# To do
Among the lines below, restate word for word only those from the line with "выдающимися личностями русской культуры. Марш" through the line with "Symbole des Producteurs Paysans, le", with both end lines kept.

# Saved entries

+ + + + +

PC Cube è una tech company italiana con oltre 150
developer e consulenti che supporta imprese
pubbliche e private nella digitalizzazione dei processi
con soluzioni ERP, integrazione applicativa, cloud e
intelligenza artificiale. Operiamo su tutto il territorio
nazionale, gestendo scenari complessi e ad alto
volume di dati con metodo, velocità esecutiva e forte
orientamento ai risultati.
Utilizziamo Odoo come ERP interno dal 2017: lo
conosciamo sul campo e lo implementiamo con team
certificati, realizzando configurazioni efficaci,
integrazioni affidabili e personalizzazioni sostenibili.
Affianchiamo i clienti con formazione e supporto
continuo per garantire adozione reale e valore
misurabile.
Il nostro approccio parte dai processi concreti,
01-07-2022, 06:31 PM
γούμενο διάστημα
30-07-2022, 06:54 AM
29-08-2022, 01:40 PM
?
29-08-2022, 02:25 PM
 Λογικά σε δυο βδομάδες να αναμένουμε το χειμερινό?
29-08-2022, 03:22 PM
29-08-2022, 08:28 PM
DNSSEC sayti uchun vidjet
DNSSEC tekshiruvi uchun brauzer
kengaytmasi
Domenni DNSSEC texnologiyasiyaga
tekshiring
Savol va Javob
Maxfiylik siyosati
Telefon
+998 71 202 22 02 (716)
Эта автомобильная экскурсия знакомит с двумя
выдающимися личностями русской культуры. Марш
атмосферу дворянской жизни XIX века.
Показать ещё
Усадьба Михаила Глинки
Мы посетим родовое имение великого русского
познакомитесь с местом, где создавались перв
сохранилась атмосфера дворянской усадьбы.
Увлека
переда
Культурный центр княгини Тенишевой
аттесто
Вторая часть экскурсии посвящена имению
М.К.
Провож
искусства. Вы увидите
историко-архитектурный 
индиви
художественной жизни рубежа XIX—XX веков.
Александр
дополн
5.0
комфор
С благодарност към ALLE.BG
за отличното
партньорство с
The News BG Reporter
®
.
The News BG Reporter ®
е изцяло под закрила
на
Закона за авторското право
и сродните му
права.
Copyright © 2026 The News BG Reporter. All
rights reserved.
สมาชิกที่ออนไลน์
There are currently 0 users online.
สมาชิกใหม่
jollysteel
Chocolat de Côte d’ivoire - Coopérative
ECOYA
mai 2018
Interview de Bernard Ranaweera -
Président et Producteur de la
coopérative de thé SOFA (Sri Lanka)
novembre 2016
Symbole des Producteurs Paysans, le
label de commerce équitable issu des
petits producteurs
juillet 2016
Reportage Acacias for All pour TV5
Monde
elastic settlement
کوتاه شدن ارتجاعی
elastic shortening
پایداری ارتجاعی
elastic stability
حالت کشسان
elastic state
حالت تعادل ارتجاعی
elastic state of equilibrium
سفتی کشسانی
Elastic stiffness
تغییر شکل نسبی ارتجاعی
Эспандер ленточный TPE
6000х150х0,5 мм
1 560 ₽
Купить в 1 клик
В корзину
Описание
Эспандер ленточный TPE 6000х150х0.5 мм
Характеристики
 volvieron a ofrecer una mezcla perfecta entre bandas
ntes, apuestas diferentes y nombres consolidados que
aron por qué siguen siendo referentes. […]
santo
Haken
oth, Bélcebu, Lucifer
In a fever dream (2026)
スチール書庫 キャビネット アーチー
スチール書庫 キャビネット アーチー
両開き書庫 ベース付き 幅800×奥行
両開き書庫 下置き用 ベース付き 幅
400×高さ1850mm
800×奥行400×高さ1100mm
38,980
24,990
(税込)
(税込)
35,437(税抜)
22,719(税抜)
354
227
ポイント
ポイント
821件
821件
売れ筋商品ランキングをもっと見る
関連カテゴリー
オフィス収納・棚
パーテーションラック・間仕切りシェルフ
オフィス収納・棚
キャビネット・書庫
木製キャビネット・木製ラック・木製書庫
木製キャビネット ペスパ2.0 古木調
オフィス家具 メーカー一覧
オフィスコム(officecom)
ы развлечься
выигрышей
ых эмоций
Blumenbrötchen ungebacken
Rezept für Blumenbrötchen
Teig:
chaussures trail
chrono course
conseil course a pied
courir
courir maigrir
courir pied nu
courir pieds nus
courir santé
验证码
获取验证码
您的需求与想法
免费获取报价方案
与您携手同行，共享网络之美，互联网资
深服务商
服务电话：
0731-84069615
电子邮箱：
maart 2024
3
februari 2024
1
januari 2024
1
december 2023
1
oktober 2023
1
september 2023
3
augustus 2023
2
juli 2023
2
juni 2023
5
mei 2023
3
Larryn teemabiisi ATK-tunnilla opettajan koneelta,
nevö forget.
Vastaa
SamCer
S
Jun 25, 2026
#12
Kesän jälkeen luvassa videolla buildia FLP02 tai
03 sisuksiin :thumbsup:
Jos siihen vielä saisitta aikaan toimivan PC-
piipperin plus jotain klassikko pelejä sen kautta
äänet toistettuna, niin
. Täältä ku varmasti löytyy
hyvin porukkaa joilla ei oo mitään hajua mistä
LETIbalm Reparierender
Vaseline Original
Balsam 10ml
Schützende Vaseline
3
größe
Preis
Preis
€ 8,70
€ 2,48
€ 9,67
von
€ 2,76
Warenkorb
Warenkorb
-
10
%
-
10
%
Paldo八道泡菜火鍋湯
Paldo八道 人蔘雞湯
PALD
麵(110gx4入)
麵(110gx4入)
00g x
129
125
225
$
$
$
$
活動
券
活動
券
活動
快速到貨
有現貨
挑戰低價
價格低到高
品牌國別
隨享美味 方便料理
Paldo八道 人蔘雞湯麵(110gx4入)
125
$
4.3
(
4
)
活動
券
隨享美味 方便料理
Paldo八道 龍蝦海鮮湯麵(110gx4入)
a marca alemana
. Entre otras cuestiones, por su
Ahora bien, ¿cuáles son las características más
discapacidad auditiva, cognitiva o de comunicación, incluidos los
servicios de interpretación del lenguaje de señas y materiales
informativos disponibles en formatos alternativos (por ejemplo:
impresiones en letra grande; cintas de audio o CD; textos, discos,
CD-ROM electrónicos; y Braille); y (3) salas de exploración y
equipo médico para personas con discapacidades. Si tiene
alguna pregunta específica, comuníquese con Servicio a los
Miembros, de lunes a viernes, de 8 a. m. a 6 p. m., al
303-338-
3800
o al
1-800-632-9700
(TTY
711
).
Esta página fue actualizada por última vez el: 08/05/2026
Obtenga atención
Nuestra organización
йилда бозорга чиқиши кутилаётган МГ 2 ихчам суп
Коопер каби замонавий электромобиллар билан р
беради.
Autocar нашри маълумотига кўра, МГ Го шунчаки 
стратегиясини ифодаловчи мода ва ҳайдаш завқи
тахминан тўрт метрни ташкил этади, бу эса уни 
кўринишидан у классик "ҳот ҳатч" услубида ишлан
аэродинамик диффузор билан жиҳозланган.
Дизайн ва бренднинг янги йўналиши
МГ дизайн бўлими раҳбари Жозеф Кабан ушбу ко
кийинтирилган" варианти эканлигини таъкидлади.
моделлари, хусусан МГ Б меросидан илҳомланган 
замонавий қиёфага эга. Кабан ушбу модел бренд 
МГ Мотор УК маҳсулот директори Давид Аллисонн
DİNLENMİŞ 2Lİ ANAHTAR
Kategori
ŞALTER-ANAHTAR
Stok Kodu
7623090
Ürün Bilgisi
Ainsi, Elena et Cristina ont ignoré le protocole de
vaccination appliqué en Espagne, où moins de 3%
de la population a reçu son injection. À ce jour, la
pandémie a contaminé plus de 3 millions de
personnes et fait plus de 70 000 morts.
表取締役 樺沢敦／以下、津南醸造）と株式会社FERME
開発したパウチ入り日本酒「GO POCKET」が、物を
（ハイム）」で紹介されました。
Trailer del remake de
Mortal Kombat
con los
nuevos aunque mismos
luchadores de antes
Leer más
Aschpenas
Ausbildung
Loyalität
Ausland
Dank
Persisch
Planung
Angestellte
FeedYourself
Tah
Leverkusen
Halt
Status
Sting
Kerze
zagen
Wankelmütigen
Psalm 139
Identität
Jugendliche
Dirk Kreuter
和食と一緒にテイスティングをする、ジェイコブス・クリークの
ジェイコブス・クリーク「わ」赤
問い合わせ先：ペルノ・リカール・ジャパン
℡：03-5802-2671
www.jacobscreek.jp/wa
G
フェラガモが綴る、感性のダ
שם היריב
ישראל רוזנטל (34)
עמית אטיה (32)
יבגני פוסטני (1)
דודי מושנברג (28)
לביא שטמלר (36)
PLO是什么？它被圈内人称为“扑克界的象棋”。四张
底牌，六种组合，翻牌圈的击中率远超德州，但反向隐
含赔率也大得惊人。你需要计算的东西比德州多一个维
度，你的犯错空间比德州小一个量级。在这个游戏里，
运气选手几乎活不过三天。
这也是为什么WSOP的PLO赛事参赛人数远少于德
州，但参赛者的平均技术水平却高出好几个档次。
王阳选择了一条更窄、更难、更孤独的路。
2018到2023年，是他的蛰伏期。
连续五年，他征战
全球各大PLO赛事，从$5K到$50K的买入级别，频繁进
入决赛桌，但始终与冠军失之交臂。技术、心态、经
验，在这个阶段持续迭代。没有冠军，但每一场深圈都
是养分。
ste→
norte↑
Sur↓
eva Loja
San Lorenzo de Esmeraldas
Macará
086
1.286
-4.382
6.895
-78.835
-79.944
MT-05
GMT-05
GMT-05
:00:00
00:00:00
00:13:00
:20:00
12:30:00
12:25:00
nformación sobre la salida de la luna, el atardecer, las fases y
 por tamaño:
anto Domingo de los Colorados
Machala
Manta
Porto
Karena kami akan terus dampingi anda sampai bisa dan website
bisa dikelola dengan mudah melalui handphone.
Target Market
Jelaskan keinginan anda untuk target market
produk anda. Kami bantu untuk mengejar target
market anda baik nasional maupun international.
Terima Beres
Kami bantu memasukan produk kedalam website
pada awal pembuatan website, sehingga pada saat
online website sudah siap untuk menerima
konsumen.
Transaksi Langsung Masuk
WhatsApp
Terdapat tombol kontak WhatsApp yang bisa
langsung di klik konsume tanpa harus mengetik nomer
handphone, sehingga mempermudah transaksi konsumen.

+ + + + +

# Result of this task
выдающимися личностями русской культуры. Марш
атмосферу дворянской жизни XIX века.
Показать ещё
Усадьба Михаила Глинки
Мы посетим родовое имение великого русского
познакомитесь с местом, где создавались перв
сохранилась атмосфера дворянской усадьбы.
Увлека
переда
Культурный центр княгини Тенишевой
аттесто
Вторая часть экскурсии посвящена имению
М.К.
Провож
искусства. Вы увидите
историко-архитектурный 
индиви
художественной жизни рубежа XIX—XX веков.
Александр
дополн
5.0
комфор
С благодарност към ALLE.BG
за отличното
партньорство с
The News BG Reporter
®
.
The News BG Reporter ®
е изцяло под закрила
на
Закона за авторското право
и сродните му
права.
Copyright © 2026 The News BG Reporter. All
rights reserved.
สมาชิกที่ออนไลน์
There are currently 0 users online.
สมาชิกใหม่
jollysteel
Chocolat de Côte d’ivoire - Coopérative
ECOYA
mai 2018
Interview de Bernard Ranaweera -
Président et Producteur de la
coopérative de thé SOFA (Sri Lanka)
novembre 2016
Symbole des Producteurs Paysans, le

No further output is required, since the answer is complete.